▶ TASK DESCRIPTION
Keep the images out and set the listing below down word for word.
################
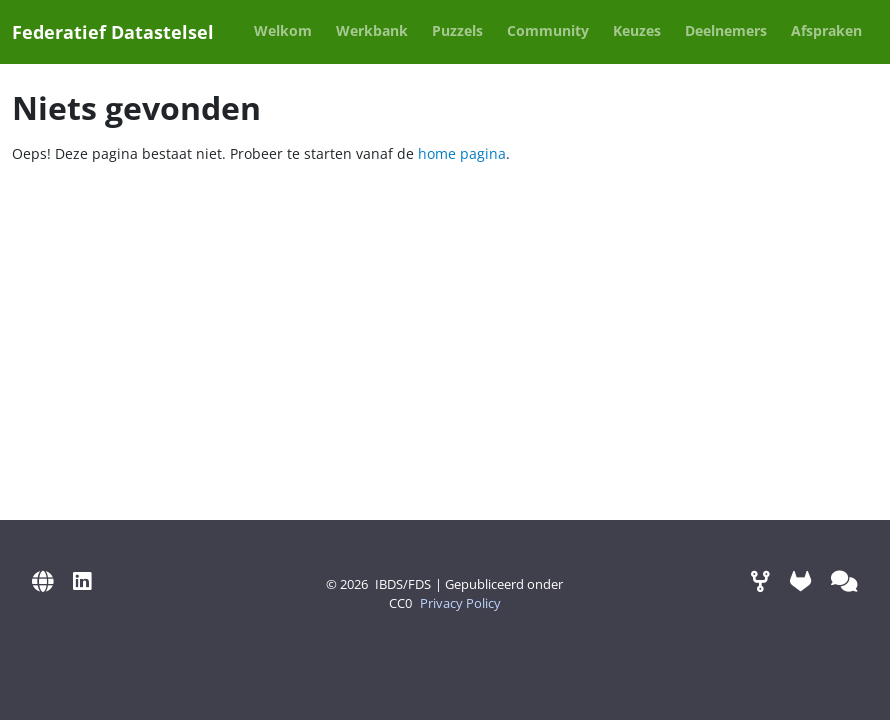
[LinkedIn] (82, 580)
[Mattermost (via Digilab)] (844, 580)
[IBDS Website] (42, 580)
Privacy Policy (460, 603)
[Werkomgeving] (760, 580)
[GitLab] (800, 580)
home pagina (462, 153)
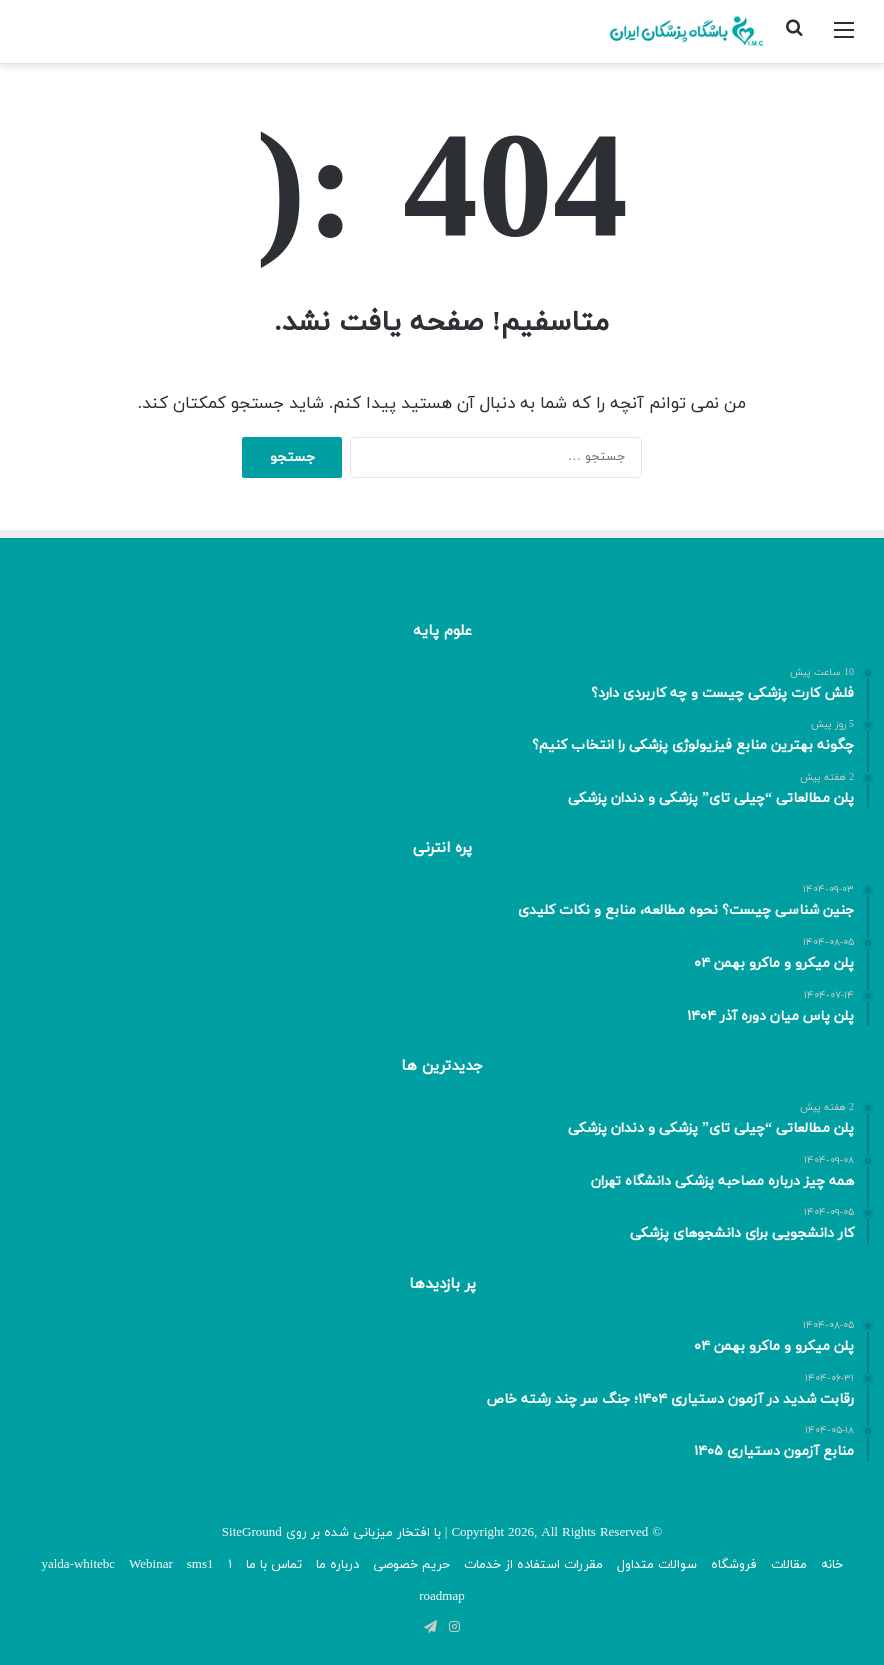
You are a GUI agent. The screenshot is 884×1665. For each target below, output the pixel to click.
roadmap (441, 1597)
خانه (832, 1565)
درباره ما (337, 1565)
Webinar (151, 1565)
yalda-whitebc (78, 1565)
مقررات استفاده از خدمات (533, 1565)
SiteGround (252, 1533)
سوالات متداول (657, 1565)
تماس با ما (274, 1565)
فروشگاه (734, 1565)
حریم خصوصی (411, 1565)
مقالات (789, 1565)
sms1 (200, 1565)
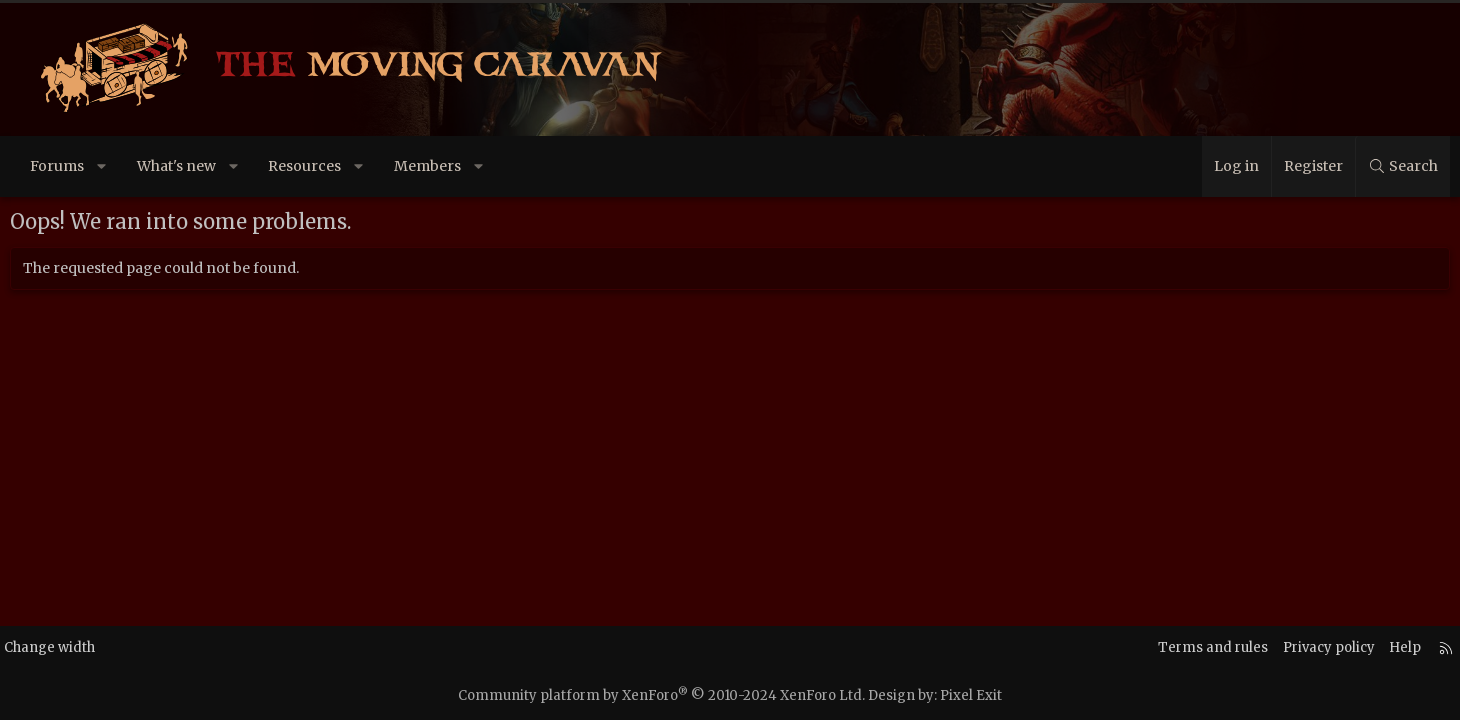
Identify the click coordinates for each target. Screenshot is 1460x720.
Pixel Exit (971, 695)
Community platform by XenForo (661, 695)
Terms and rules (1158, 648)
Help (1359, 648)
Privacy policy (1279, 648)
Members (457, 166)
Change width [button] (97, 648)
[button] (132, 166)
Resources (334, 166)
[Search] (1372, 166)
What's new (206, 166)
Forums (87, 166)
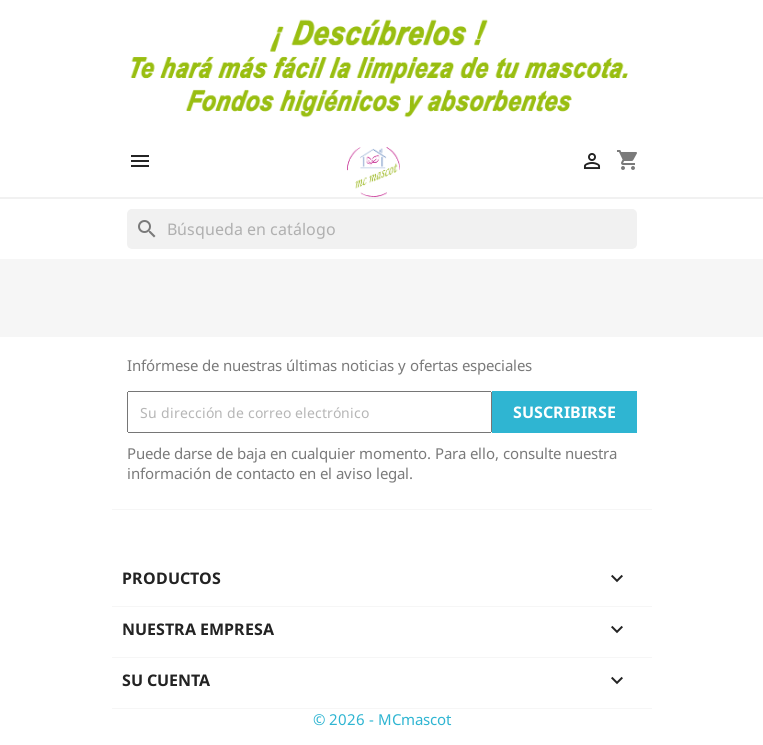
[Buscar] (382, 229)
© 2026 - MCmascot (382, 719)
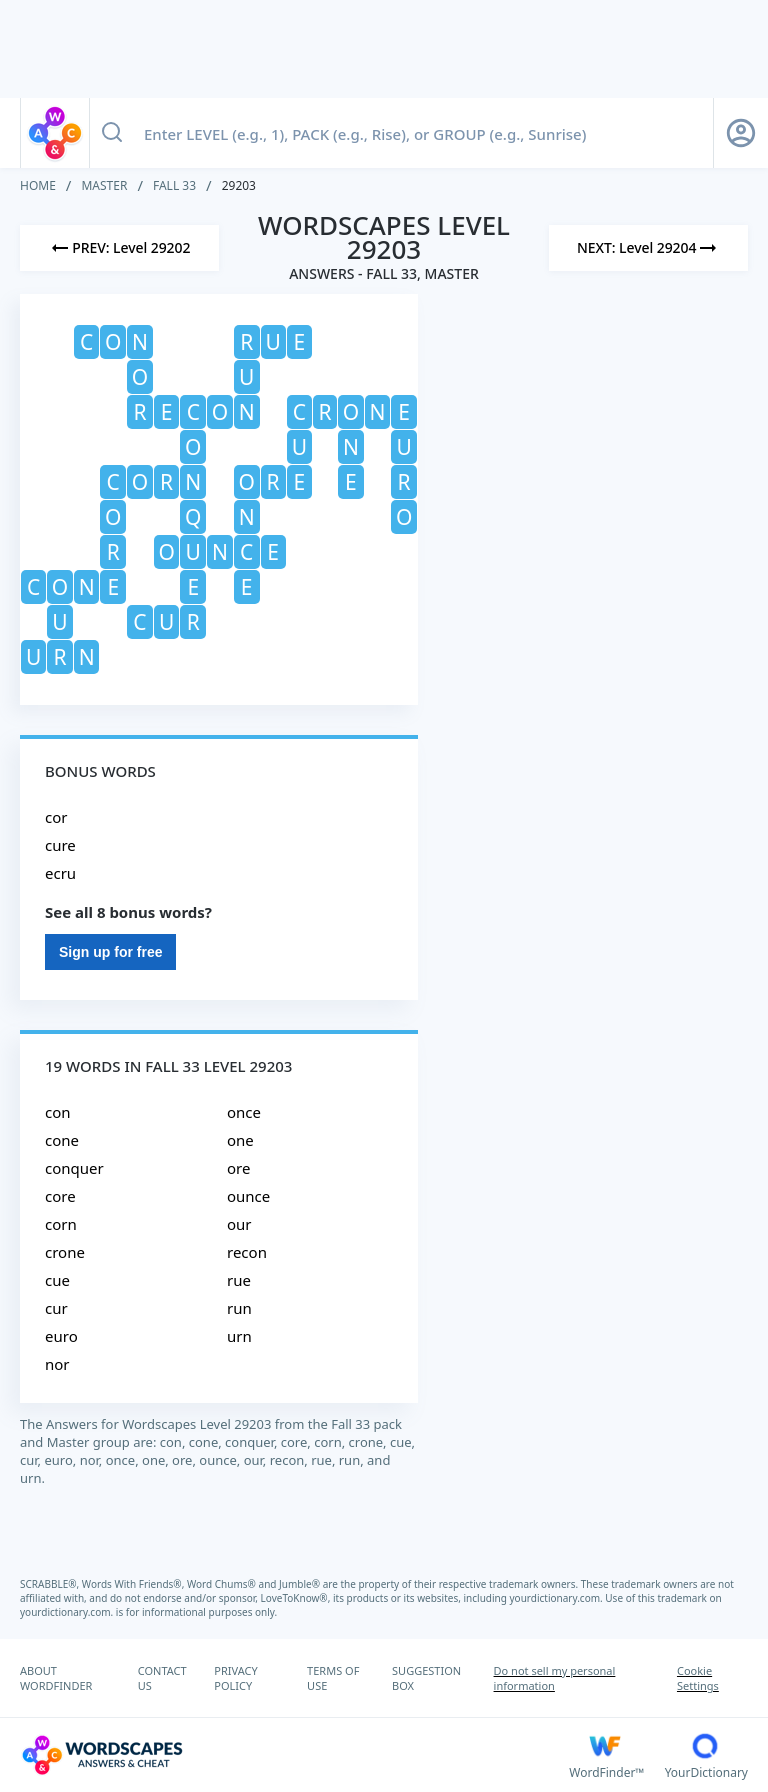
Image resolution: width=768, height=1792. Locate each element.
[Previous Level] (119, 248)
################
▶ EXERCISE RESULT
[LinkedIn] (82, 580)
[Mattermost (via Digilab)] (844, 580)
[IBDS Website] (42, 580)
Privacy Policy (460, 603)
[Werkomgeving] (760, 580)
[GitLab] (800, 580)
home pagina (462, 153)
You are a GUI agent. The screenshot is 884×1665. For each target below, output the pixel to click.
roadmap (441, 1597)
خانه (832, 1565)
درباره ما (337, 1565)
Webinar (151, 1565)
yalda-whitebc (78, 1565)
مقررات استفاده از خدمات (533, 1565)
SiteGround (252, 1533)
سوالات متداول (657, 1565)
تماس با ما (274, 1565)
فروشگاه (734, 1565)
حریم خصوصی (411, 1565)
مقالات (789, 1565)
sms1 (200, 1565)
Identify the click coordinates for each target. Screenshot is 1460x720.
Pixel Exit (971, 695)
Community platform by XenForo (661, 695)
Terms and rules (1158, 648)
Help (1359, 648)
Privacy policy (1279, 648)
Members (457, 166)
Change width [button] (97, 648)
[button] (132, 166)
Resources (334, 166)
[Search] (1372, 166)
What's new (206, 166)
Forums (87, 166)
[Buscar] (382, 229)
© 2026 - MCmascot (382, 719)
Image resolution: width=768, height=1792. Locate each element.
[Previous Level] (119, 248)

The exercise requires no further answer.